11.2.10

emergent behaviour papers

After this (
bbc) fantastic documentary, I thought I should restart my reading in this area. More to come!

Computations at the Edge of Chaos: Phase Transitions and Emergent Computation (Physica D | pdf | bib | 2002 )
Chris Langton

This paper examines the behaviour of Cellular Automata (CA) as one property of their rule-set changes. It is the first description of emergent behaviour occurring somewhere on the spectrum from a dull, homogeneous environment to a random, chaotic one.

The variable that is changed is lambda, a statistical variable saying how likely it is to end up in an "active" state. That is, what fraction of rules lead to a cell becoming active. As the above image shows, as lambda changes, so does the typical output patterns. These changing patterns are what first attracted me to the paper (useful for procedural?!), but the real significance is that really interesting patterns only occur for a limited range of lambda values. Too low and we don't get anything happening (deep space), too high and all we see is Chaos (center of the sun). Between we get "just right", where interesting CA's live.

Computationally we see that we need storage and transmission to get interesting systems. Storage leads to homogeneous environments (low entropy), and transmission to chaos (high entropy). Both are required for meaningful computation, and we only see them both in small parts of the range of possible CA's.

This paper caused me to put A New Kind of Science onto my must-read list.

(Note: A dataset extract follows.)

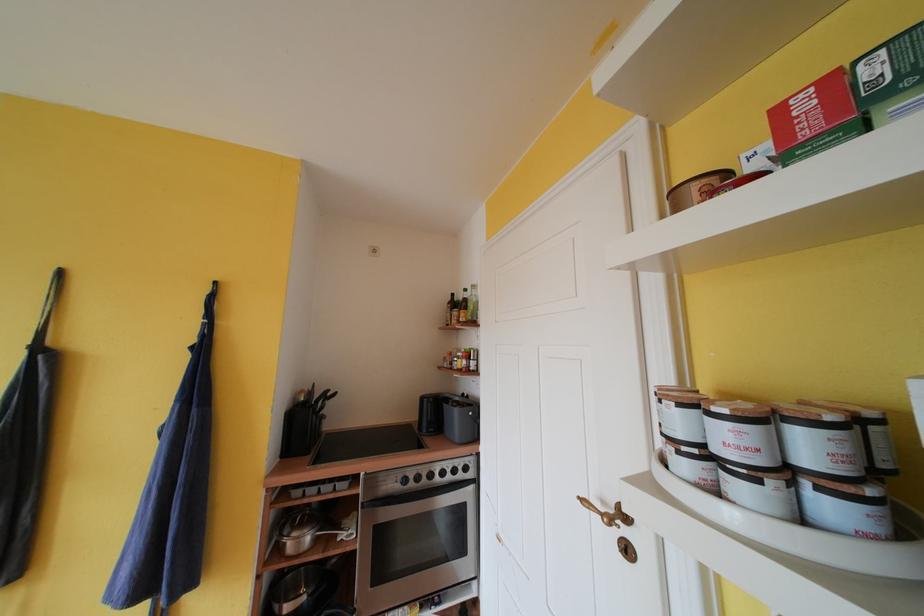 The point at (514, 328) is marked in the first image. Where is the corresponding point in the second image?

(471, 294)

Reverse engineering of spatial patterns in cellular automata ( springer | pdf | 2008 )
Yuuichi Ichise & Yoshiteru Ishida

This is a short paper that describes how to reverse engineer a CA from the results. They use the algorithm that you'd imagine, taking each observed result and filling in an entry in the rule-table. They also explore reverse engineering probabilistic CA's by accumulating the observed instances of each each particular rule. In both PCA (probabilistic cellular automata) and CA's case they return a CA with unknowns in the case that there is no example data. The important observation is that if there is insufficient data, there are a set of CA's that will reproduce a given pattern.